CARSVM: A class association rule-based classification framework and its application to gene expression data

  • Authors:
  • Keivan Kianmehr;Reda Alhajj

  • Affiliations:
  • BIDEALS Group, Department of Computer Science, University of Calgary, 2500 University Drive NW, Calgary, Alberta, Canada T2N 1N4;BIDEALS Group, Department of Computer Science, University of Calgary, 2500 University Drive NW, Calgary, Alberta, Canada T2N 1N4

  • Venue:
  • Artificial Intelligence in Medicine
  • Year:
  • 2008

Quantified Score

Hi-index 0.00

Visualization

Abstract

Objective: In this study, we aim at building a classification framework, namely the CARSVM model, which integrates association rule mining and support vector machine (SVM). The goal is to benefit from advantages of both, the discriminative knowledge represented by class association rules and the classification power of the SVM algorithm, to construct an efficient and accurate classifier model that improves the interpretability problem of SVM as a traditional machine learning technique and overcomes the efficiency issues of associative classification algorithms. Method: In our proposed framework: instead of using the original training set, a set of rule-based feature vectors, which are generated based on the discriminative ability of class association rules over the training samples, are presented to the learning component of the SVM algorithm. We show that rule-based feature vectors present a high-qualified source of discrimination knowledge that can impact substantially the prediction power of SVM and associative classification techniques. They provide users with more conveniences in terms of understandability and interpretability as well.
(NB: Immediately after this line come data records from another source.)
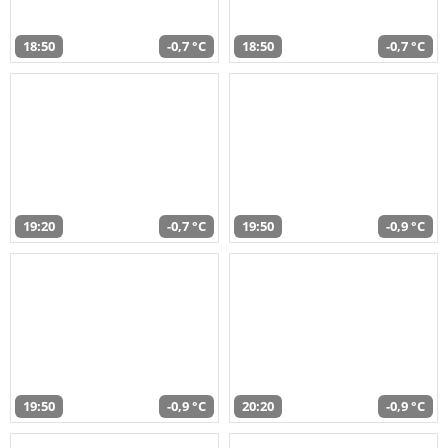
18:50
-0,7 °C
18:50
-0,7 °C
19:20
-0,7 °C
19:50
-0,9 °C
19:50
-0,9 °C
20:20
-0,9 °C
Results: We have used four datasets from UCI ML repository to evaluate the performance of the developed system in comparison with five well-known existing classification methods. Because of the importance and popularity of gene expression analysis as real world application of the classification model, we present an extension of CARSVM combined with feature selection to be applied to gene expression data. Then, we describe how this combination will provide biologists with an efficient and understandable classifier model. The reported test results and their biological interpretation demonstrate the applicability, efficiency and effectiveness of the proposed model. Conclusion: From the results, it can be concluded that a considerable increase in classification accuracy can be obtained when the rule-based feature vectors are integrated in the learning process of the SVM algorithm. In the context of applicability, according to the results obtained from gene expression analysis, we can conclude that the CARSVM system can be utilized in a variety of real world applications with some adjustments.